TASK DIRECTIONS
Go through the data below and transcribe it exactly. Omit the images.

RECORDS TO PROCESS

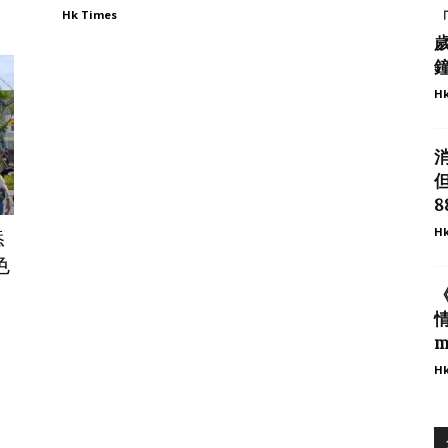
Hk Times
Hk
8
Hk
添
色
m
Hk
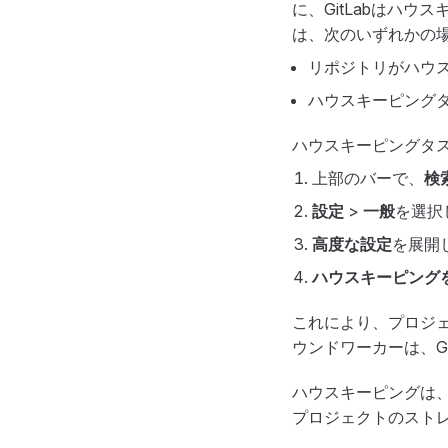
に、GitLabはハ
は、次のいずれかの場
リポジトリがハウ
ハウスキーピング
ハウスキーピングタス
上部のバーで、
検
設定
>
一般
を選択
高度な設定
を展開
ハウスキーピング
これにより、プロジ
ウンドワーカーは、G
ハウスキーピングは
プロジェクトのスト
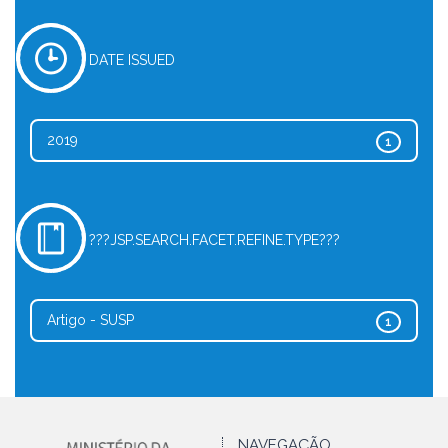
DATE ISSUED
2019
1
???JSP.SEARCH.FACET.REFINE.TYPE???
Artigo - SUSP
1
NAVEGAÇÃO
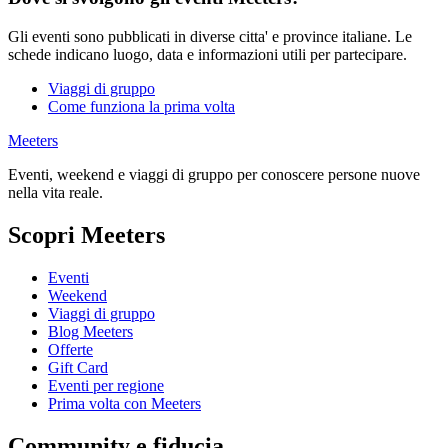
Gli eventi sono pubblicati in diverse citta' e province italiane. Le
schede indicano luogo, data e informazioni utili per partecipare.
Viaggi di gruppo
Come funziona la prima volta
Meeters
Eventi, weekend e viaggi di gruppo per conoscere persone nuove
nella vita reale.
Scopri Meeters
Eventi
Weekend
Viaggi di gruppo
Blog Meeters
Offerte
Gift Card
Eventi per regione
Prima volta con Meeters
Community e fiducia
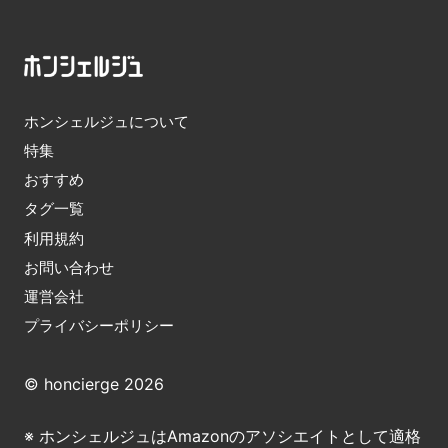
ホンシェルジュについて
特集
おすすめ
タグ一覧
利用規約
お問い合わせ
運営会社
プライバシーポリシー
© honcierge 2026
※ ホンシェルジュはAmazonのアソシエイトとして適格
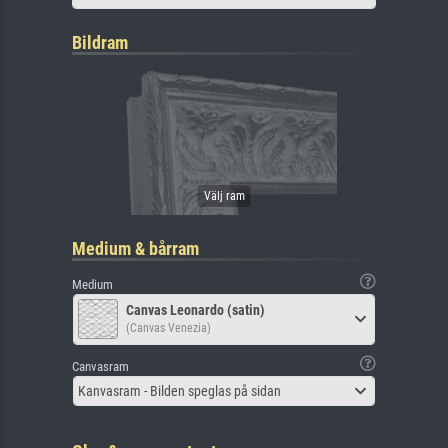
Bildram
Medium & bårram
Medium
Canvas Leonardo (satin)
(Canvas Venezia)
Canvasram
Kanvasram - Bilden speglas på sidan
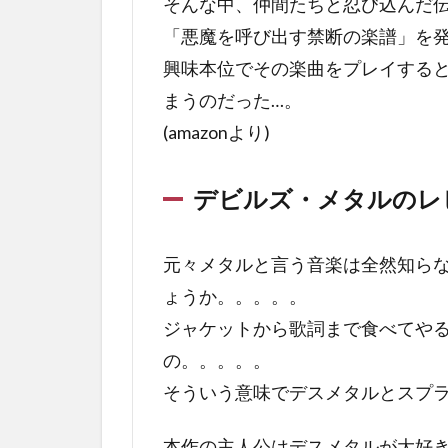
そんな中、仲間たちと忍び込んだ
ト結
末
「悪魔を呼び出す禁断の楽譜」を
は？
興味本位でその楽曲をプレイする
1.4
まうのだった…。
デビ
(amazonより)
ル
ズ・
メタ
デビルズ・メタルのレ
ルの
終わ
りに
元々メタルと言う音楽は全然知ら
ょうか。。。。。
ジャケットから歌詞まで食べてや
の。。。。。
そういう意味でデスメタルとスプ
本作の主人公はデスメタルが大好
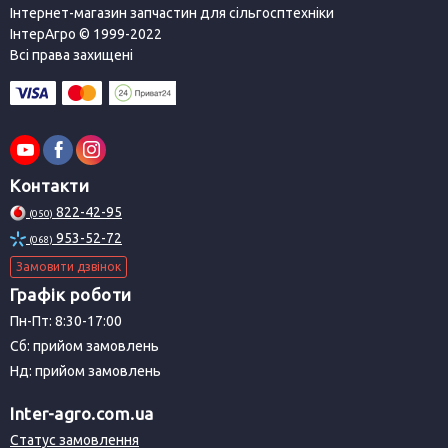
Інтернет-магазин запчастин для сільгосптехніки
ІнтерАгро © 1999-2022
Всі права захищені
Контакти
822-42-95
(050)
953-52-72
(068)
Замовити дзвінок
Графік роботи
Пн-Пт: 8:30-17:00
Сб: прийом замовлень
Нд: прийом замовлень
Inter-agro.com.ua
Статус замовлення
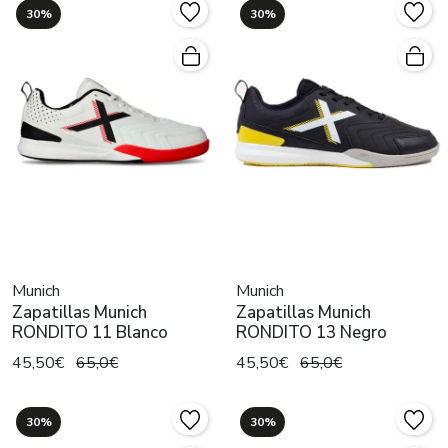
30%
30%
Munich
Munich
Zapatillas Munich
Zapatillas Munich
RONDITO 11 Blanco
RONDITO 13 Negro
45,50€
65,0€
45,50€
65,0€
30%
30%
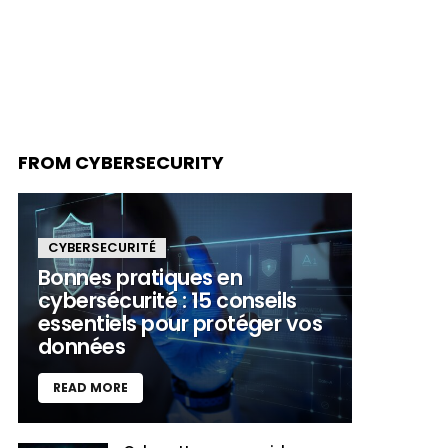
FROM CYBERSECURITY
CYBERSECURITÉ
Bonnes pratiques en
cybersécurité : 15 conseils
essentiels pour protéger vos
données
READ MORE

RESULT OF THE EXERCISE
Hk Times
Hk
8
Hk
添
色
m
Hk
に、GitLabはハ
は、次のいずれかの場
リポジトリがハウ
ハウスキーピング
ハウスキーピングタス
上部のバーで、
検
設定
>
一般
を選択
高度な設定
を展開
ハウスキーピング
これにより、プロジ
ウンドワーカーは、G
ハウスキーピングは
プロジェクトのスト
DATE ISSUED
2019
1
???JSP.SEARCH.FACET.REFINE.TYPE???
Artigo - SUSP
1
NAVEGAÇÃO
Gli eventi sono pubblicati in diverse citta' e province italiane. Le
schede indicano luogo, data e informazioni utili per partecipare.
Viaggi di gruppo
Come funziona la prima volta
Meeters
Eventi, weekend e viaggi di gruppo per conoscere persone nuove
nella vita reale.
Scopri Meeters
Eventi
Weekend
Viaggi di gruppo
Blog Meeters
Offerte
Gift Card
Eventi per regione
Prima volta con Meeters
Community e fiducia
ホンシェルジュについて
特集
おすすめ
タグ一覧
利用規約
お問い合わせ
運営会社
プライバシーポリシー
© honcierge 2026
※ ホンシェルジュはAmazonのアソシエイトとして適格
Bildram
Medium & bårram
Medium
Canvas Leonardo (satin)
(Canvas Venezia)
Canvasram
Kanvasram - Bilden speglas på sidan
そんな中、仲間たちと忍び込んだ
ト結
末
「悪魔を呼び出す禁断の楽譜」を
は？
興味本位でその楽曲をプレイする
1.4
まうのだった…。
デビ
(amazonより)
ル
ズ・
メタ
デビルズ・メタルのレ
ルの
終わ
りに
元々メタルと言う音楽は全然知ら
ょうか。。。。。
ジャケットから歌詞まで食べてや
の。。。。。
そういう意味でデスメタルとスプ
本作の主人公はデスメタルが大好
Інтернет-магазин запчастин для сільгосптехніки
ІнтерАгро © 1999-2022
Всі права захищені
Контакти
822-42-95
(050)
953-52-72
(068)
Замовити дзвінок
Графік роботи
Пн-Пт: 8:30-17:00
Сб: прийом замовлень
Нд: прийом замовлень
Inter-agro.com.ua
Статус замовлення
30%
30%
Munich
Munich
Zapatillas Munich
Zapatillas Munich
RONDITO 11 Blanco
RONDITO 13 Negro
45,50€
65,0€
45,50€
65,0€
30%
30%
FROM CYBERSECURITY
CYBERSECURITÉ
Bonnes pratiques en
cybersécurité : 15 conseils
essentiels pour protéger vos
données
READ MORE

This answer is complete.